▶ _Exercise details_
What lines in the records below hold the string "burner"? Please show them.

****************

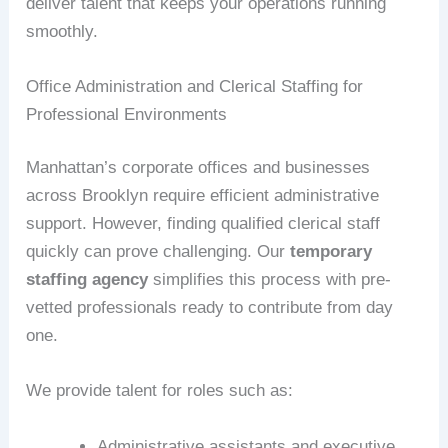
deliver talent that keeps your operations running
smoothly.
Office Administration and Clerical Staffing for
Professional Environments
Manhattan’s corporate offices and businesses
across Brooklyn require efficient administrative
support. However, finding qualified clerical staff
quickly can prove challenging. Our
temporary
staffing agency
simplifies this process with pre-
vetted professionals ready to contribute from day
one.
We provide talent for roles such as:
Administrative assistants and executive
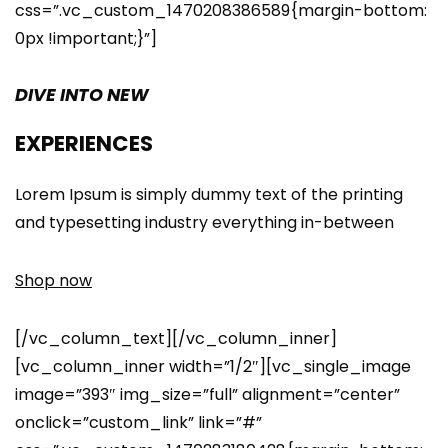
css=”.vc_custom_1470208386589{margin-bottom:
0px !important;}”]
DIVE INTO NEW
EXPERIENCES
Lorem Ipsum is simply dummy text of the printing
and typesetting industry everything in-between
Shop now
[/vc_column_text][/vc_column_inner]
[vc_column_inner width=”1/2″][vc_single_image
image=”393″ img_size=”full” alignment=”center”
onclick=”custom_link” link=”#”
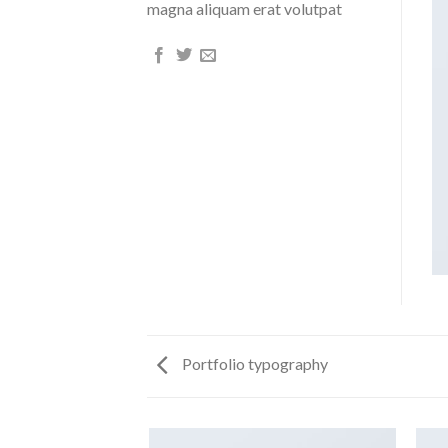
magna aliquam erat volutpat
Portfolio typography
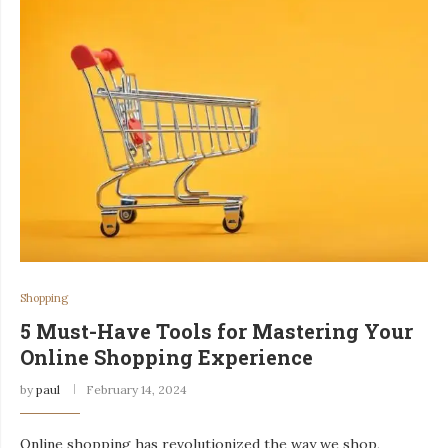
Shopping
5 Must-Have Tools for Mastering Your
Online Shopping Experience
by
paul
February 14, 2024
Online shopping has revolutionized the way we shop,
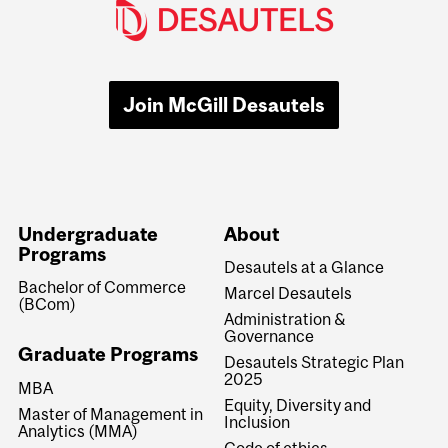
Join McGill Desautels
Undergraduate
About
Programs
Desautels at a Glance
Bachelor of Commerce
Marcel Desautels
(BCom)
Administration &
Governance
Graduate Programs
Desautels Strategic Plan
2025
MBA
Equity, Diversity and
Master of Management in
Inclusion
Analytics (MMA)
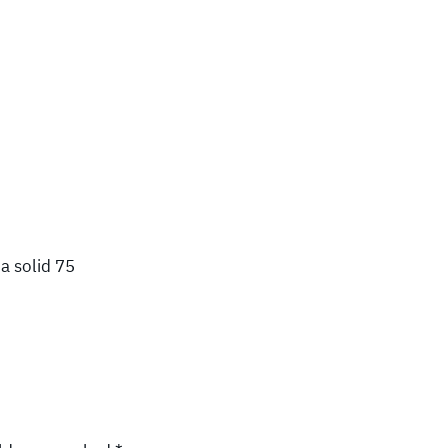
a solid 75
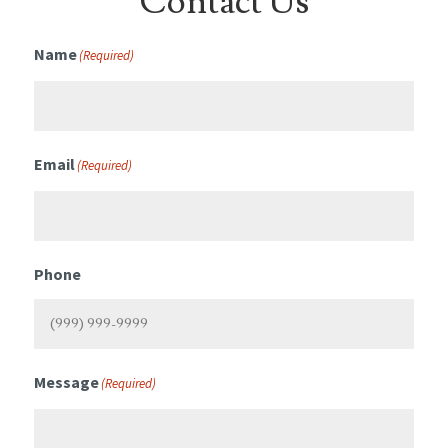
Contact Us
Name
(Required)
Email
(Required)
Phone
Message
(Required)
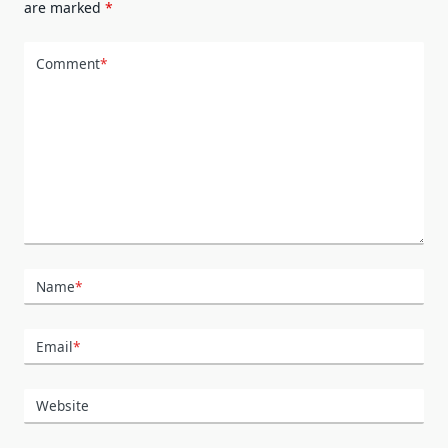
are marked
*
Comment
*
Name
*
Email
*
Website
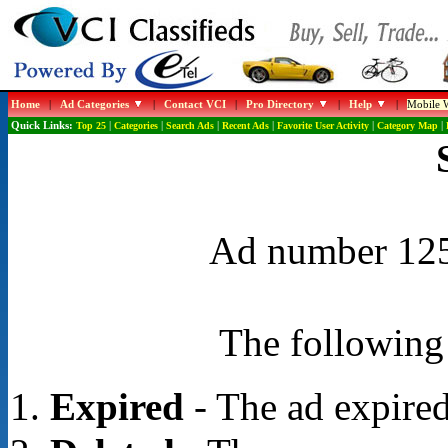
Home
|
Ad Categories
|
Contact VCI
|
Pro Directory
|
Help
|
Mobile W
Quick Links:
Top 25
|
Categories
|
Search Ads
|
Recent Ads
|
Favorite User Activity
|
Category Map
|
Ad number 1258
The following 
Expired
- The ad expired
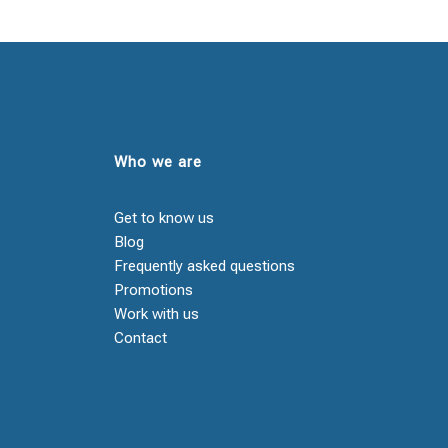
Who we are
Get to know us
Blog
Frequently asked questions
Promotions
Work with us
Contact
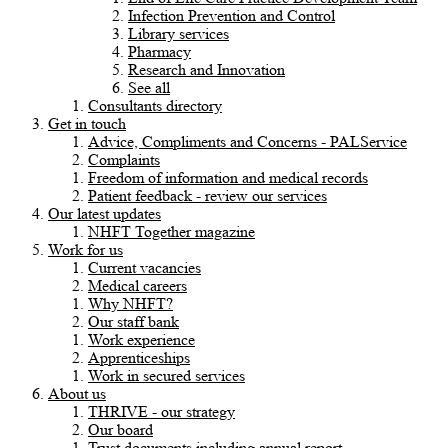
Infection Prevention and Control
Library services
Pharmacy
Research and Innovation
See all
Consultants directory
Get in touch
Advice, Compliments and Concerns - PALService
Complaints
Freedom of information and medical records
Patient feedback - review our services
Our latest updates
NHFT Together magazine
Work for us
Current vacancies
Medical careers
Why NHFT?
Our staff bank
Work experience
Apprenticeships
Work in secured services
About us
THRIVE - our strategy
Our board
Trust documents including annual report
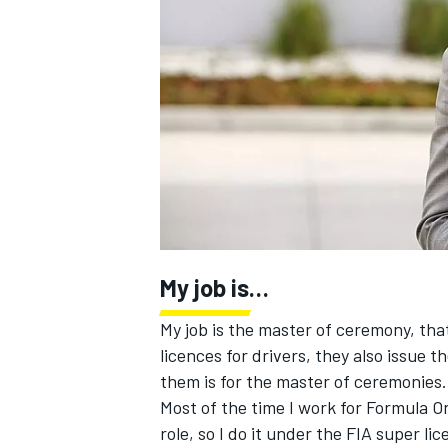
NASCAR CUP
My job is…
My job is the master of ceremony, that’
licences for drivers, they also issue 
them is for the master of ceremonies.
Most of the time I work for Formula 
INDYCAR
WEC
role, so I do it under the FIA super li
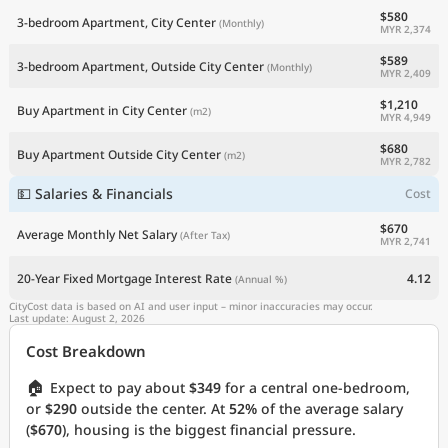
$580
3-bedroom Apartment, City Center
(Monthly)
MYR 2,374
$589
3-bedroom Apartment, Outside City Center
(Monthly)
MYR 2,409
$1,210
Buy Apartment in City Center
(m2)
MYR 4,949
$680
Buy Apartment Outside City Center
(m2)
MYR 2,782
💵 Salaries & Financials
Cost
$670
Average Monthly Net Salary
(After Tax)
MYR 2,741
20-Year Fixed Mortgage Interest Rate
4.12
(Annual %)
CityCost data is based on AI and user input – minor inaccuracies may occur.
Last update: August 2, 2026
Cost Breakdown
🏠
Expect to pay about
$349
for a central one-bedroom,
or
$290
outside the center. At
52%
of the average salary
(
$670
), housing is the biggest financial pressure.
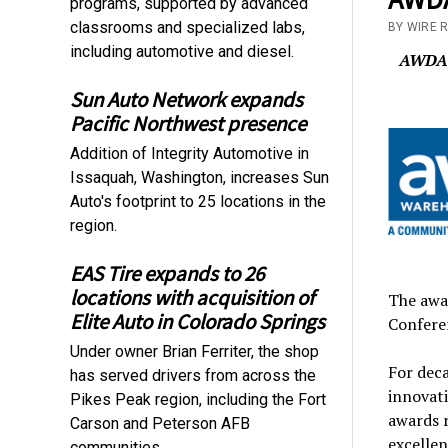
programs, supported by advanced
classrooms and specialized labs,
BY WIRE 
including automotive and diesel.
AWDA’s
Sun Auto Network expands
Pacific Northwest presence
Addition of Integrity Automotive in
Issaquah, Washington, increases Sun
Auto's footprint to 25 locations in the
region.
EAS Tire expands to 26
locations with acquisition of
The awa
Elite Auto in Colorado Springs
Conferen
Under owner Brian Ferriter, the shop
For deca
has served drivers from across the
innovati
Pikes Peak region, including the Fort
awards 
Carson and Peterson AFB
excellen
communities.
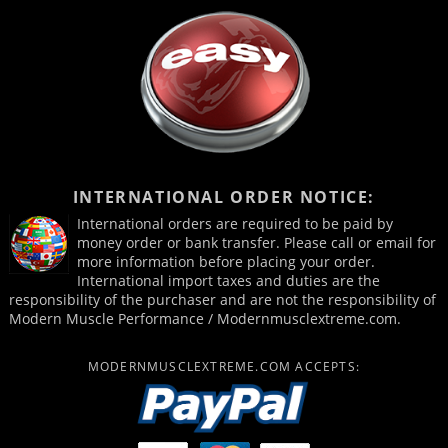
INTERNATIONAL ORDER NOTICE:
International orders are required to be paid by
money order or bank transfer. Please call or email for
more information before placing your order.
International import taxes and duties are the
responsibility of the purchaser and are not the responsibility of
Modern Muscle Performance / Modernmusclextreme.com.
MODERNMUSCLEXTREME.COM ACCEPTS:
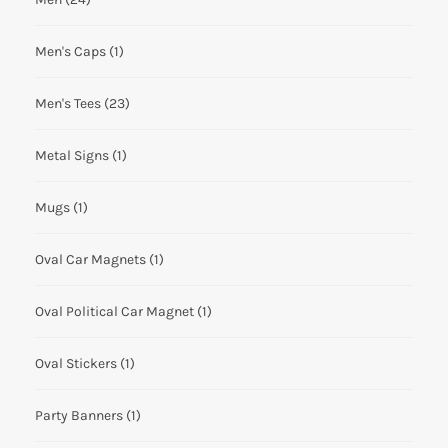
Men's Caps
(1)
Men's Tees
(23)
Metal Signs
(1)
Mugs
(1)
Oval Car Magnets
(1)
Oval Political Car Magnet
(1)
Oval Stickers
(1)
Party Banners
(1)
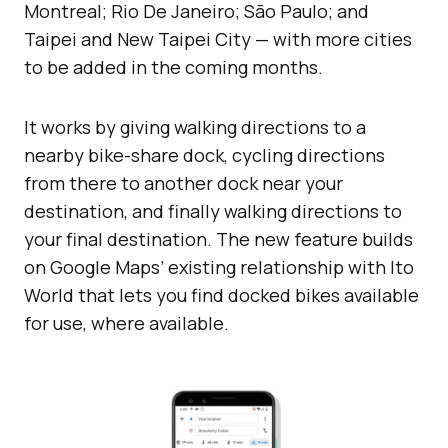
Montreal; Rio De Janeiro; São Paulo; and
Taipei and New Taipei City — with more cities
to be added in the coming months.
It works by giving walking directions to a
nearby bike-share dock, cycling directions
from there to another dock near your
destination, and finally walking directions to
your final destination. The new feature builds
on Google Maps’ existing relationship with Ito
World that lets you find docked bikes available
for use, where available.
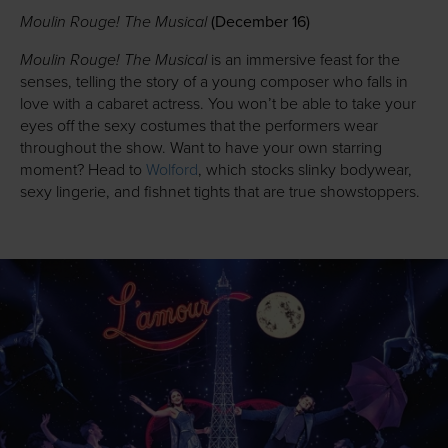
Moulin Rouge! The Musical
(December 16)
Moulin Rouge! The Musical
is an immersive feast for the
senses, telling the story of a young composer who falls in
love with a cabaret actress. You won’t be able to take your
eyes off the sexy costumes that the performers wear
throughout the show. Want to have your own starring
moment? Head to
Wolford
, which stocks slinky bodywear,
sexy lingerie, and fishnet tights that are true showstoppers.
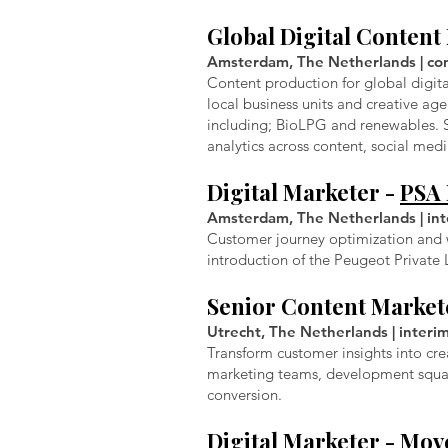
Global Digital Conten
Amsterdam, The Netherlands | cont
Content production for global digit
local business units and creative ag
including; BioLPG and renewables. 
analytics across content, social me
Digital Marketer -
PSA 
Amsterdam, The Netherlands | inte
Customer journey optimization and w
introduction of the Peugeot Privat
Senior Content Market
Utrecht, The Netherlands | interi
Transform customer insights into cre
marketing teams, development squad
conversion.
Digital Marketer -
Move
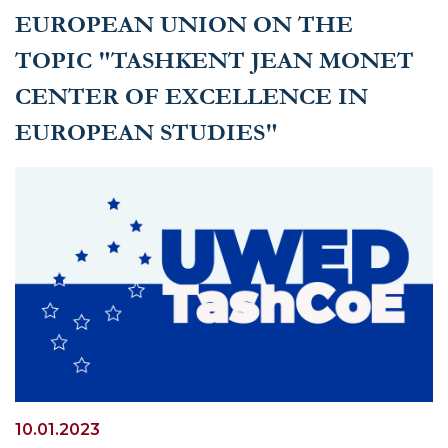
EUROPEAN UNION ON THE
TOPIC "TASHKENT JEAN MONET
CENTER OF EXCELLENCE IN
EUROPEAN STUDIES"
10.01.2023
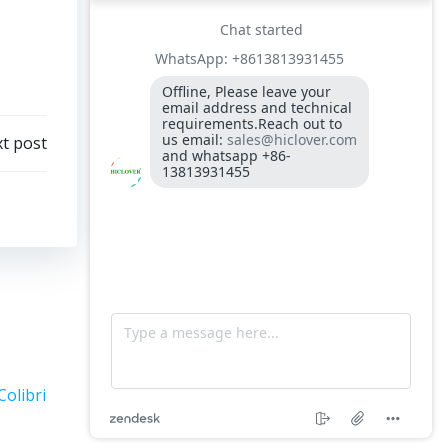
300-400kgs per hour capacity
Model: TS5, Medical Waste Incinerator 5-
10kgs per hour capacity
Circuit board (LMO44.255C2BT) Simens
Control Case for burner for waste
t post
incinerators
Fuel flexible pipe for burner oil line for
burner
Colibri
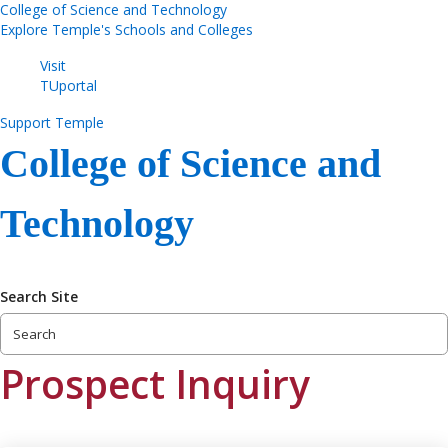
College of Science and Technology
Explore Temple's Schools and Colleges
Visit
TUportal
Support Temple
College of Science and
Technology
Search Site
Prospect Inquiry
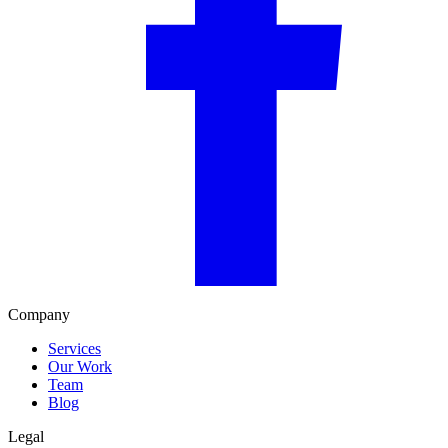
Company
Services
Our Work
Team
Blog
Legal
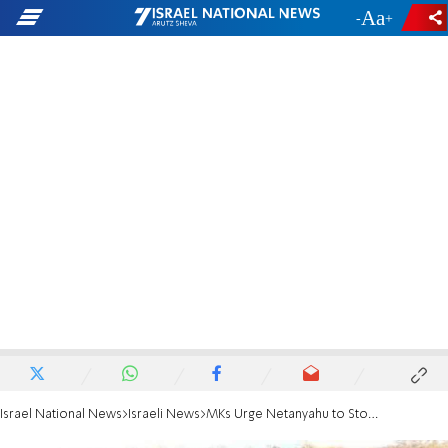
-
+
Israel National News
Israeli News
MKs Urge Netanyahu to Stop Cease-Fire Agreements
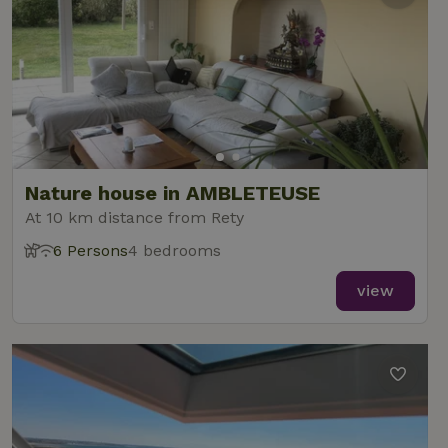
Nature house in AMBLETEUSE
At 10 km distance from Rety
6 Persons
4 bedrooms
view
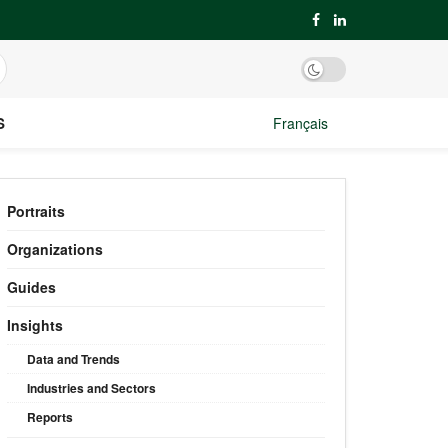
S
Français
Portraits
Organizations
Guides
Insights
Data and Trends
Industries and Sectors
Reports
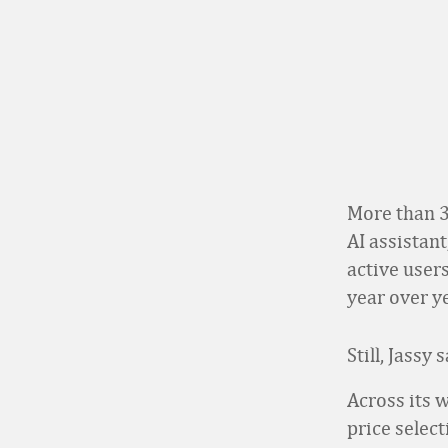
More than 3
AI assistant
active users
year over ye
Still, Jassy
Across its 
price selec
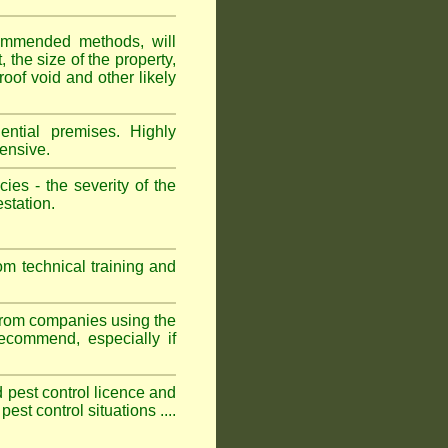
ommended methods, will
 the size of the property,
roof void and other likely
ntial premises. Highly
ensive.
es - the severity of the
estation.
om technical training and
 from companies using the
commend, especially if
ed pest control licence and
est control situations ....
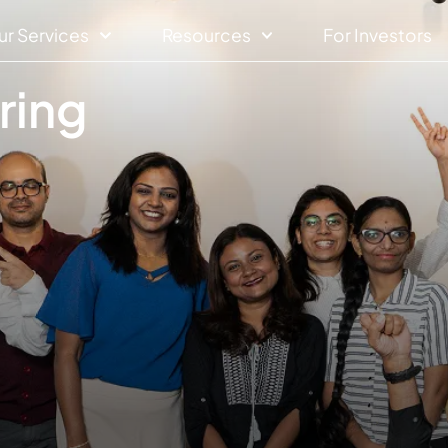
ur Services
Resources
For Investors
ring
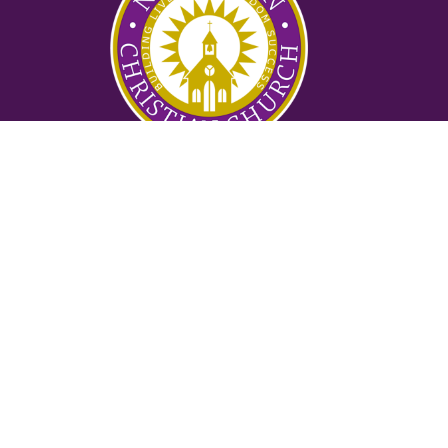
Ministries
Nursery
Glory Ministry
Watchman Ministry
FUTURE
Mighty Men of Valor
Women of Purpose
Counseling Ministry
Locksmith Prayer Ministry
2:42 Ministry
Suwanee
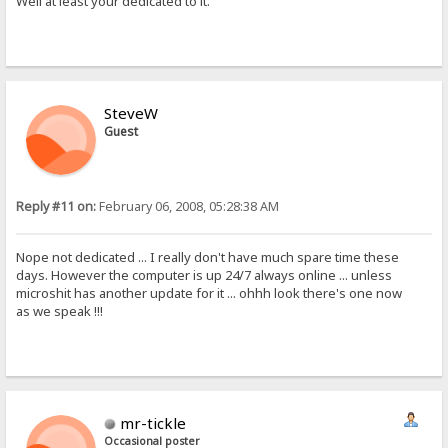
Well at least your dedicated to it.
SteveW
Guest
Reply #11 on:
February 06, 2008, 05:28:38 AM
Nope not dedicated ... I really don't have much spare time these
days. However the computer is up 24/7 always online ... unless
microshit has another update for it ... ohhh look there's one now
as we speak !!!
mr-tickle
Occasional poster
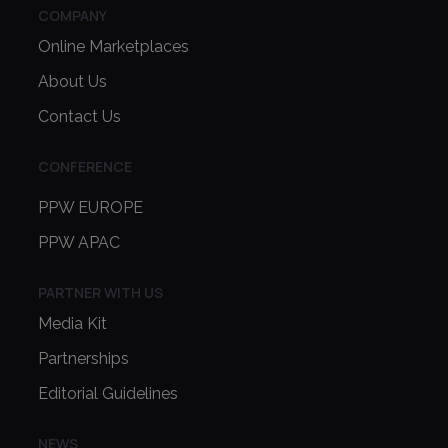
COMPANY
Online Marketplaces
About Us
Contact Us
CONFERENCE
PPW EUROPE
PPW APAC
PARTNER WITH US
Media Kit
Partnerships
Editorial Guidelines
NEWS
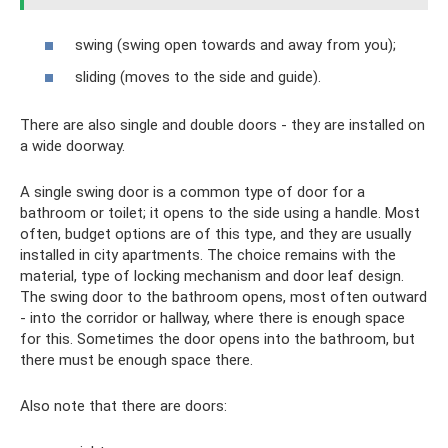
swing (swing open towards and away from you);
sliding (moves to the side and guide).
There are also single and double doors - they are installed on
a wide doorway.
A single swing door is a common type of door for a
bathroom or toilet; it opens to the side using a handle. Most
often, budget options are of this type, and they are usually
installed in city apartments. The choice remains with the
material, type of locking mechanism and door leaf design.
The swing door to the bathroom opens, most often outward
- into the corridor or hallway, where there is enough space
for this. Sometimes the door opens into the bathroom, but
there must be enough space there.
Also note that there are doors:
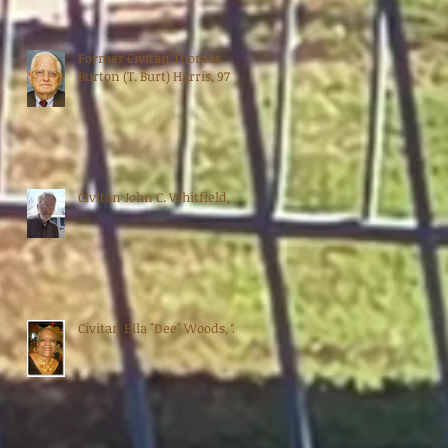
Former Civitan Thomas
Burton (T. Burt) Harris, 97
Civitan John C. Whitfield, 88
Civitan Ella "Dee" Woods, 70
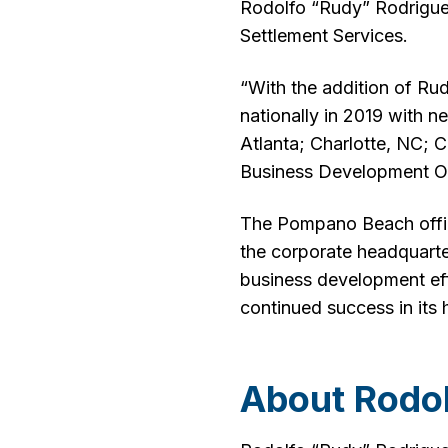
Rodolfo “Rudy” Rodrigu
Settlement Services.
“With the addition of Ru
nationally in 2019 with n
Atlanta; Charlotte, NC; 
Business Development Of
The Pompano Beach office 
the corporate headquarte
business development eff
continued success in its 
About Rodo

****************

▶ _Your response_
Control Case for burner for waste
Fuel flexible pipe for burner oil line for
burner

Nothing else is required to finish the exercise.